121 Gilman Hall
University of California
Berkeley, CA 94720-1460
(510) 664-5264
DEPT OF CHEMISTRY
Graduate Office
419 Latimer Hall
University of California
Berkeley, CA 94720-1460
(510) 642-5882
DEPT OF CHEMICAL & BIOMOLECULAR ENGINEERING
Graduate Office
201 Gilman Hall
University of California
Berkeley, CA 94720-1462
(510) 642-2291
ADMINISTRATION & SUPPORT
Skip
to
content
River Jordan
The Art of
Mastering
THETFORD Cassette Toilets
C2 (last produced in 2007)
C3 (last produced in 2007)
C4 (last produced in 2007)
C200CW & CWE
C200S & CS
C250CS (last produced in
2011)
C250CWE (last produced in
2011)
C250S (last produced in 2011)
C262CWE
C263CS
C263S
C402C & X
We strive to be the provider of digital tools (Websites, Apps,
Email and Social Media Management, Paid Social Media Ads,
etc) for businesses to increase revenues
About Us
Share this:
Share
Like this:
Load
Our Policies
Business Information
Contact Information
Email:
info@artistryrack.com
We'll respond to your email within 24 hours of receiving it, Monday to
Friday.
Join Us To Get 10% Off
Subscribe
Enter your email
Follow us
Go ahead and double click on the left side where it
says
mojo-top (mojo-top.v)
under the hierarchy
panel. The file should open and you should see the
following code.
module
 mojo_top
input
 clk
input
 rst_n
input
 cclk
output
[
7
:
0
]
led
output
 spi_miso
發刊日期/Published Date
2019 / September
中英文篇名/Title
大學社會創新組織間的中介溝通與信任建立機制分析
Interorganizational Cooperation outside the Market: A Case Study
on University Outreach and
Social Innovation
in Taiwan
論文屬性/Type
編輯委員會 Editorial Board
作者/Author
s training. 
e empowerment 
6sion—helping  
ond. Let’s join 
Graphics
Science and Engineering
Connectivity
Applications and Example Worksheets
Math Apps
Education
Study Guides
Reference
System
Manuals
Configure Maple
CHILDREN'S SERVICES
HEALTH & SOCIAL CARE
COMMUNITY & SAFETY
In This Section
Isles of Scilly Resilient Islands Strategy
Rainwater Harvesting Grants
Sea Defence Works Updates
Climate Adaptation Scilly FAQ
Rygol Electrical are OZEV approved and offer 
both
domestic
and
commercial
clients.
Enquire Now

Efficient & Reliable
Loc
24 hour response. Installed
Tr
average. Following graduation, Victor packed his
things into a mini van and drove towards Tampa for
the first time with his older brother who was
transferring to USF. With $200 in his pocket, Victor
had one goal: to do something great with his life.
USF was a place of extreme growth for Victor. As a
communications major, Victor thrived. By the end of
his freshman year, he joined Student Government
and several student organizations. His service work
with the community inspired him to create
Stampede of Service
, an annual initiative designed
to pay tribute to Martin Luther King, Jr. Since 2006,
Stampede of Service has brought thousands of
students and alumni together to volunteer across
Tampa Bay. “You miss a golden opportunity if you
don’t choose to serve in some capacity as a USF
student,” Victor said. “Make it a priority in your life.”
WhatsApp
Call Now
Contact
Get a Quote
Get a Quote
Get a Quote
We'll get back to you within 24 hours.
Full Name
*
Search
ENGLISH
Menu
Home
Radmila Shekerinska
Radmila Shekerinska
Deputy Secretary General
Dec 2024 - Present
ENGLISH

§ **What the task asks**
All of the data above needs to be written out exactly.

§ **Solution for this exercise**
121 Gilman Hall
University of California
Berkeley, CA 94720-1460
(510) 664-5264
DEPT OF CHEMISTRY
Graduate Office
419 Latimer Hall
University of California
Berkeley, CA 94720-1460
(510) 642-5882
DEPT OF CHEMICAL & BIOMOLECULAR ENGINEERING
Graduate Office
201 Gilman Hall
University of California
Berkeley, CA 94720-1462
(510) 642-2291
ADMINISTRATION & SUPPORT
Skip
to
content
River Jordan
The Art of
Mastering
THETFORD Cassette Toilets
C2 (last produced in 2007)
C3 (last produced in 2007)
C4 (last produced in 2007)
C200CW & CWE
C200S & CS
C250CS (last produced in
2011)
C250CWE (last produced in
2011)
C250S (last produced in 2011)
C262CWE
C263CS
C263S
C402C & X
We strive to be the provider of digital tools (Websites, Apps,
Email and Social Media Management, Paid Social Media Ads,
etc) for businesses to increase revenues
About Us
Share this:
Share
Like this:
Load
Our Policies
Business Information
Contact Information
Email:
info@artistryrack.com
We'll respond to your email within 24 hours of receiving it, Monday to
Friday.
Join Us To Get 10% Off
Subscribe
Enter your email
Follow us
Go ahead and double click on the left side where it
says
mojo-top (mojo-top.v)
under the hierarchy
panel. The file should open and you should see the
following code.
module
 mojo_top
input
 clk
input
 rst_n
input
 cclk
output
[
7
:
0
]
led
output
 spi_miso
發刊日期/Published Date
2019 / September
中英文篇名/Title
大學社會創新組織間的中介溝通與信任建立機制分析
Interorganizational Cooperation outside the Market: A Case Study
on University Outreach and
Social Innovation
in Taiwan
論文屬性/Type
編輯委員會 Editorial Board
作者/Author
s training. 
e empowerment 
6sion—helping  
ond. Let’s join 
Graphics
Science and Engineering
Connectivity
Applications and Example Worksheets
Math Apps
Education
Study Guides
Reference
System
Manuals
Configure Maple
CHILDREN'S SERVICES
HEALTH & SOCIAL CARE
COMMUNITY & SAFETY
In This Section
Isles of Scilly Resilient Islands Strategy
Rainwater Harvesting Grants
Sea Defence Works Updates
Climate Adaptation Scilly FAQ
Rygol Electrical are OZEV approved and offer 
both
domestic
and
commercial
clients.
Enquire Now

Efficient & Reliable
Loc
24 hour response. Installed
Tr
average. Following graduation, Victor packed his
things into a mini van and drove towards Tampa for
the first time with his older brother who was
transferring to USF. With $200 in his pocket, Victor
had one goal: to do something great with his life.
USF was a place of extreme growth for Victor. As a
communications major, Victor thrived. By the end of
his freshman year, he joined Student Government
and several student organizations. His service work
with the community inspired him to create
Stampede of Service
, an annual initiative designed
to pay tribute to Martin Luther King, Jr. Since 2006,
Stampede of Service has brought thousands of
students and alumni together to volunteer across
Tampa Bay. “You miss a golden opportunity if you
don’t choose to serve in some capacity as a USF
student,” Victor said. “Make it a priority in your life.”
WhatsApp
Call Now
Contact
Get a Quote
Get a Quote
Get a Quote
We'll get back to you within 24 hours.
Full Name
*
Search
ENGLISH
Menu
Home
Radmila Shekerinska
Radmila Shekerinska
Deputy Secretary General
Dec 2024 - Present
ENGLISH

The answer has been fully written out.